Referral Guidance
When Is a Referral Required?
Some insurance plans require a referral before visits can be covered. A referral is commonly required if you have an HMO or managed-care plan and if your plan requires a Primary Care Provider to authorize specialty care. Other plans, like PPO, EPO, and Medicare, among others, typically do not require referrals, but rules vary by plan.
ALWAYS confirm with your insurance company by calling the number on the back of your card.
Ensure that you are aware of the total number of visits allowed or if coverage is for a set time period. Once the visits are used or the referral expires, a new referral is required.
If your insurance requires a referral and one is not on file, your visit may not be covered and you may be responsible for the charges.
For referring providers, please include the diagnosis, number of visits, and authorization dates when submitting referrals.
Referral Guide - Mast Cell Disorders
Our Approach
We are committed to thoughtful, evidence-based care and to partnering with patients and referring clinicians to ensure appropriate evaluation and management.

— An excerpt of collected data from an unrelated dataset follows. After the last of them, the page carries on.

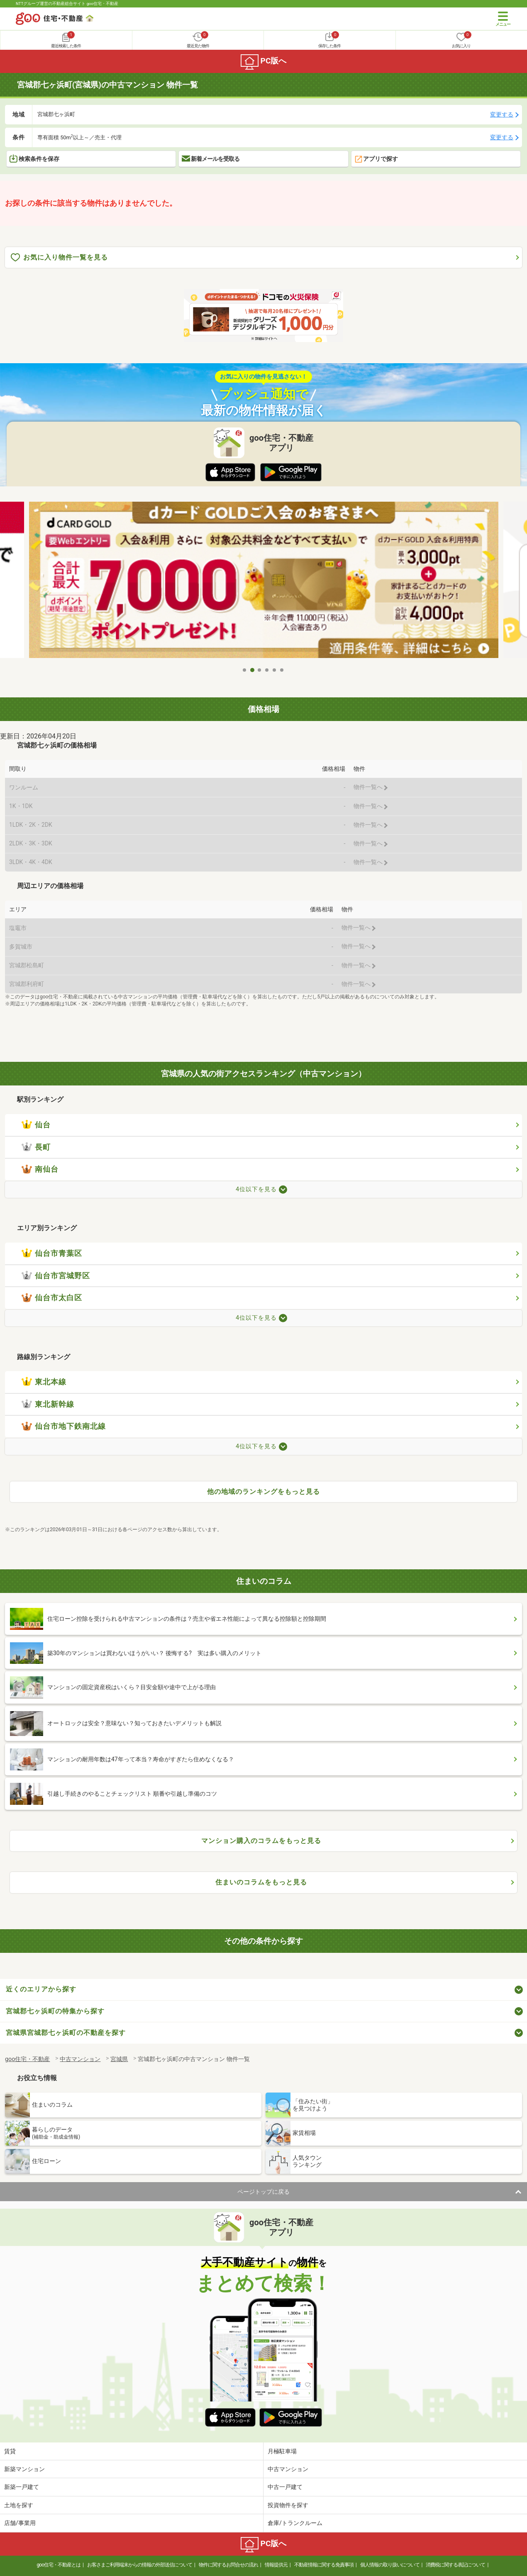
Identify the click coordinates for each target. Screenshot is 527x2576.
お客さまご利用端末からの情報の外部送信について (139, 2565)
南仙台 (40, 1169)
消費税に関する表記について (455, 2565)
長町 (36, 1147)
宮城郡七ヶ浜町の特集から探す (55, 2011)
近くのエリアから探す (41, 1989)
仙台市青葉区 (52, 1253)
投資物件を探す (288, 2505)
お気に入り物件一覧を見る (59, 257)
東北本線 (44, 1382)
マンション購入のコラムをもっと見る (261, 1841)
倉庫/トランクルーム (295, 2523)
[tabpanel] (263, 582)
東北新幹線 (48, 1404)
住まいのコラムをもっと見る (261, 1882)
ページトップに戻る (263, 2191)
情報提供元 (276, 2565)
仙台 (36, 1125)
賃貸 (10, 2451)
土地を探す (18, 2505)
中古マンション (288, 2469)
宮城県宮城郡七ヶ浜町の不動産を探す (66, 2033)
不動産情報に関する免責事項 (324, 2565)
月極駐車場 (282, 2451)
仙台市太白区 (52, 1298)
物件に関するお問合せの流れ (228, 2565)
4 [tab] (267, 670)
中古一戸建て (285, 2487)
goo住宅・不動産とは (59, 2565)
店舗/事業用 (20, 2523)
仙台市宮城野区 (56, 1276)
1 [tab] (245, 670)
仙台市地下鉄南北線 (64, 1426)
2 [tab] (252, 670)
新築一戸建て (21, 2487)
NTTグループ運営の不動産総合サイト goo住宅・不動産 (67, 3)
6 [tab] (282, 670)
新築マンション (24, 2469)
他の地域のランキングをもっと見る (263, 1492)
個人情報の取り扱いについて (390, 2565)
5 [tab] (275, 670)
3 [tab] (260, 670)
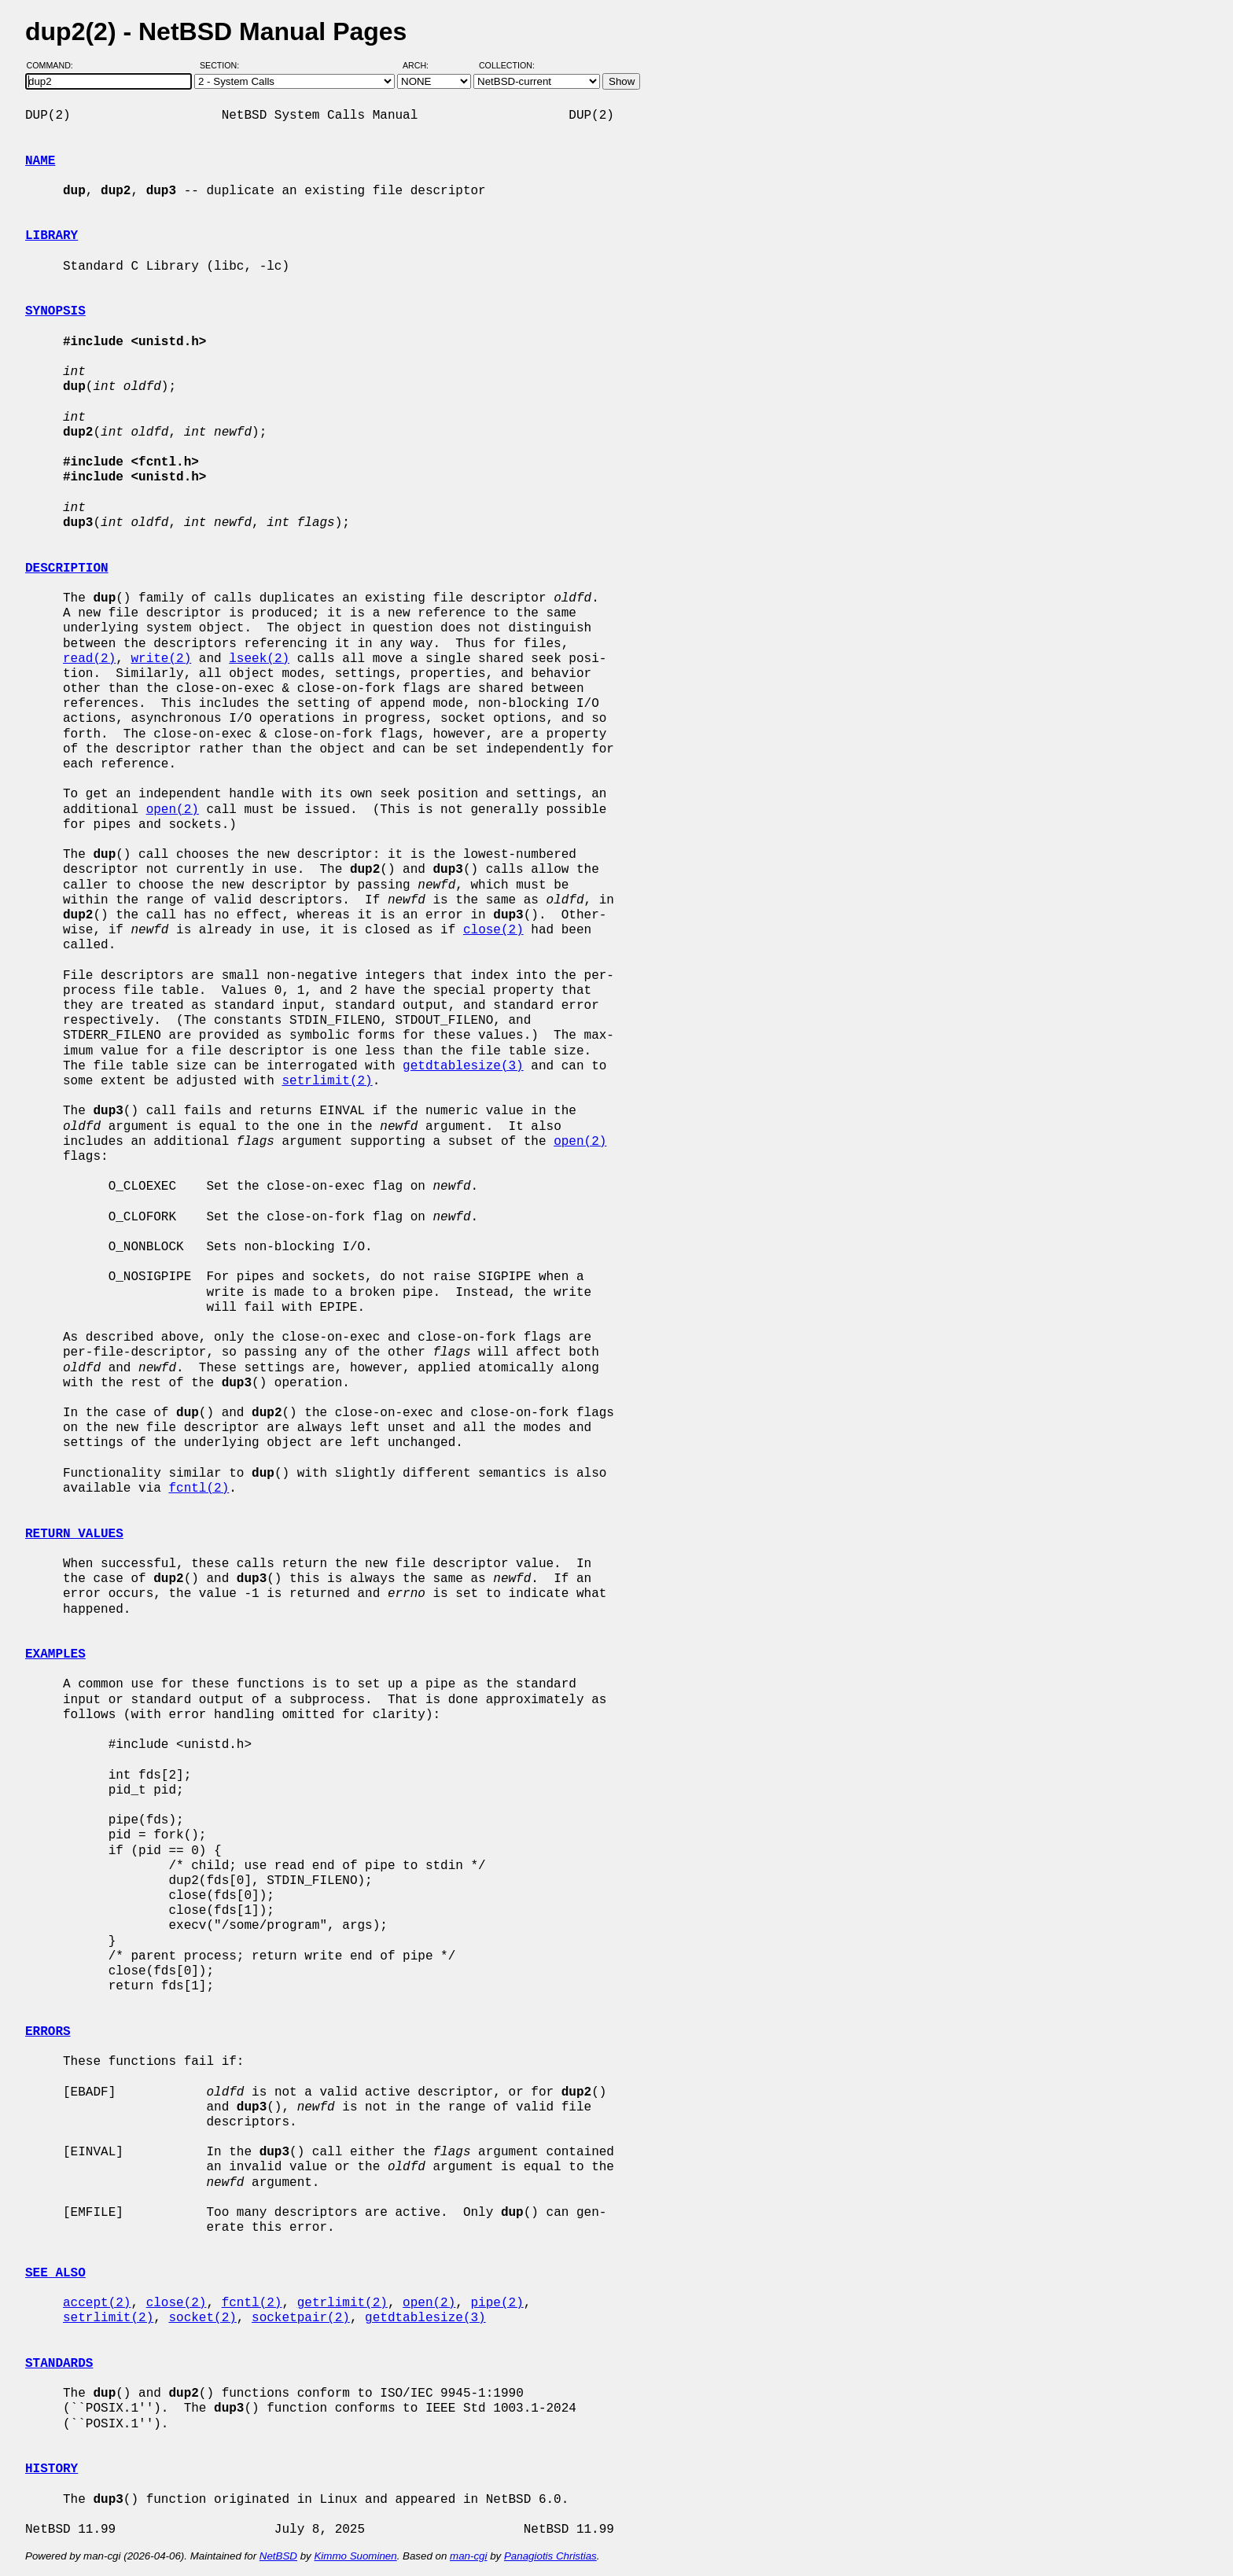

Our goal is to identify patients most likely to benefit from specialized allergy and immunology care, while avoiding unnecessary testing or misdiagnosis.
When referral requests fall outside the scope of evidence-based mast cell evaluation or the services we provide, we may recommend alternative pathways or redirect care to ensure patients are best supported by the most appropriate specialty. We approach these decisions with respect, transparency, and a focus on aligning patients with care that is most likely to be helpful.
At our practice, we evaluate patients for Mast Cell Activation Syndrome (MCAS) using established, evidence-based diagnostic criteria. MCAS is a condition defined by episodic mast cell mediator release, rather than chronic, nonspecific symptoms. As awareness of MCAS has grown, we aim to provide clarity about when evaluation is most appropriate and likely to be helpful.
When MCAS Evaluation Is Appropriate
MCAS is not diagnosed based on symptoms alone. Chronic symptoms such as hypermobility or Ehlers-Danlos syndrome, fatigue, brain fog, neuropathic pain, vertigo, dysautonomia, or chronic abdominal pain—when occurring without clear episodic flares—do not meet diagnostic criteria and are unlikely to represent MCAS on their own.
We also do not evaluate or test for chemical sensitivities, mold toxicity, long-COVID–related concerns, or chronic multisystem illness that is not clearly linked to mast cell activation.
Evaluation for MCAS is most appropriate for patients who experience recurrent, acute episodes consistent with mast cell activation.
Symptoms That Support MCAS Evaluation
Symptoms typically occur in flares and may involve multiple organ systems, such as:
Skin: flushing, hives, angioedema, itching without a primary rash
Gastrointestinal: acute cramping, diarrhea, nausea, or vomiting during episodes
Cardiovascular: lightheadedness, presyncope, syncope, hypotension, or episodic tachycardia
Respiratory: wheezing, throat tightness, episodic nasal congestion
Systemic: anaphylaxis or near-anaphylaxis without an identifiable trigger
Diagnostic Criteria We Use
A key component of MCAS evaluation is objective evidence of mast cell mediator release, which may include:
Elevated serum tryptase collected during an acute episode and compared with baseline
Elevated urinary mast cell mediators collected during or shortly after symptomatic episodes
A clear, reproducible clinical response to mast cell–directed therapy (such as H1/H2 antihistamines, leukotriene modifiers, or mast cell stabilizers)
When MCAS Is Less Likely
Isolated chronic symptoms without discrete flares
Symptoms limited to a single organ system
No objective laboratory evidence of mast cell activation
No meaningful response to mast cell-targeted treatment
In these situations, we recommend pursuing alternative diagnoses prior to referral or formal MCAS evaluation.